‘’I needed to be with her. Not because I felt a deep love or bond (to be honest, I felt neither) but rather because that is what I thought a good parent would do, and I needed to feel like a good parent.’’
Dr. Kimberly Jane Lee is a paediatric critical care physician, who is used to seeing absolute tragedies on an almost daily base. As a physician she is prepared to treat these children, take critical stands in decision-making, and to a certain extend support their families. However, when her own personal life takes a turn, she realises only how little real empathy she was able to bring up.

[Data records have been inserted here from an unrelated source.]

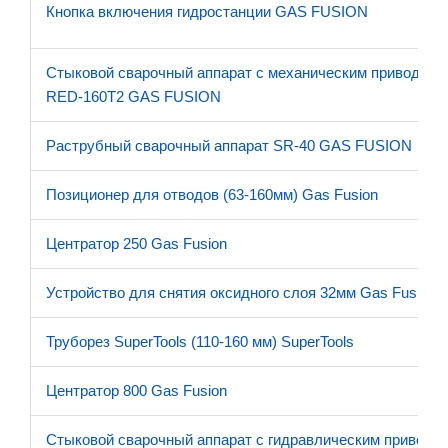
Кнопка включения гидростанции GAS FUSION
Стыковой сварочный аппарат с механическим приводом
RED-160T2 GAS FUSION
Раструбный сварочный аппарат SR-40 GAS FUSION
Позиционер для отводов (63-160мм) Gas Fusion
Центратор 250 Gas Fusion
Устройство для снятия оксидного слоя 32мм Gas Fusion
Труборез SuperTools (110-160 мм) SuperTools
Центратор 800 Gas Fusion
Стыковой сварочный аппарат с гидравлическим приводо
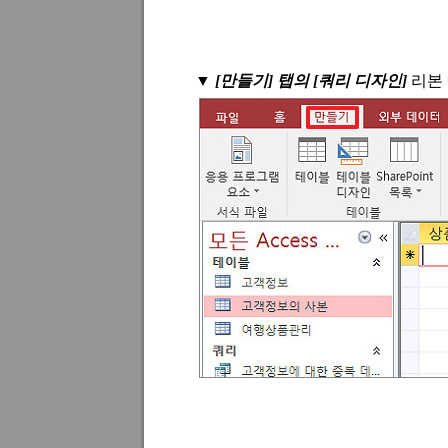
▼
[
만들기
]
탭의
[
쿼리 디자인
]
리본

Catastrophic Rupture is an emotional, honest, raw and at times heartbreaking memoir in which the author describes her emotional, financial and practical difficulties raising her second child that’s born with severe brain damage after a traumatic child birth.
‘’She wasn’t terribly sick, but she certainly wasn’t well. Not dying, not really living.’’
With Catastrophic Rupture, dr. Lee provides a highly introspective work that may benefit many parents (or other relatives) that struggle with raising a child with severe disabilities. How does one deal with guilt? With not feeling like you can’t simply love your child? With practical difficulties, such as insurance not covering basic care necessities? With legal procedures against a hospital? These are only some of the questions dr. Lee discusses in a beautiful way without ever getting overly emotional.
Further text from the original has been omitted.